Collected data
* * * * * * * * *

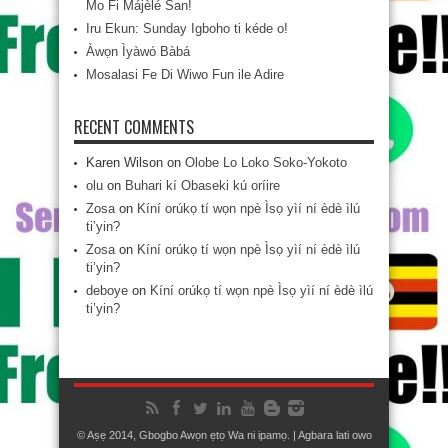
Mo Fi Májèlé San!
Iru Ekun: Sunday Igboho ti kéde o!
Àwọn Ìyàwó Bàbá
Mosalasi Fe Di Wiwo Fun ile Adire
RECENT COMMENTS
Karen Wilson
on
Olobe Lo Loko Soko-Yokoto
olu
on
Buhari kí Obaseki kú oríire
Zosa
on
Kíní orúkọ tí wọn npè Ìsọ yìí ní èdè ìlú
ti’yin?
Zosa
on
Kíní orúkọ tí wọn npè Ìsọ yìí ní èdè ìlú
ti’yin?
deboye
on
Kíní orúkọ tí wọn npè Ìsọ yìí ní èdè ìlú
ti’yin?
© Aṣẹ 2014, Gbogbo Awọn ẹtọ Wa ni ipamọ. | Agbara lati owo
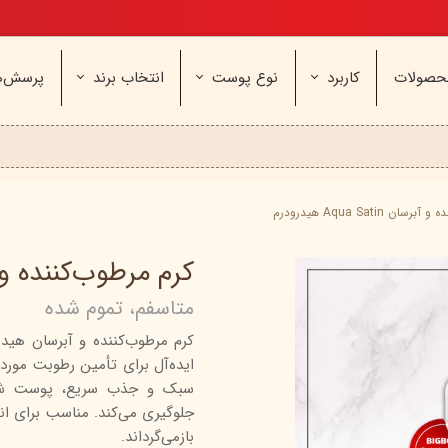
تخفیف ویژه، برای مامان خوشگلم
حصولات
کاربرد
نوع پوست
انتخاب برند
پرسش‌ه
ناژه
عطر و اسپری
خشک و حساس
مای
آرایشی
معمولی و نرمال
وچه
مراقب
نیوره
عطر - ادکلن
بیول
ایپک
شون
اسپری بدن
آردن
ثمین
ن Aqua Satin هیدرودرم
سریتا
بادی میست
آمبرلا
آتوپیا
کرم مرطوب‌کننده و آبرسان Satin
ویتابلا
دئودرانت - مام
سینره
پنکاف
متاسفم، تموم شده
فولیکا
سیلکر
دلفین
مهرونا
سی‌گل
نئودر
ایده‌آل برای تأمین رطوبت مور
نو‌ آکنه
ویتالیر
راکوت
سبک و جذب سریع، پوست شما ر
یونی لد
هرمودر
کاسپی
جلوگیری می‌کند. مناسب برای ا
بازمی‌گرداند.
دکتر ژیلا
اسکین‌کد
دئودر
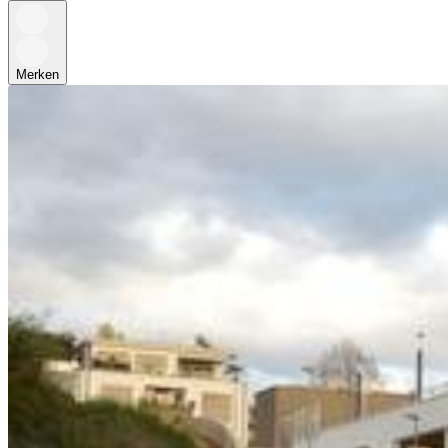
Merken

* * * * * * * * *

> _Task item_: For the word "Satin", find all matching lines in the entries above and copy them out.

> _Output for this task_:
ن Aqua Satin هیدرودرم
کرم مرطوب‌کننده و آبرسان Satin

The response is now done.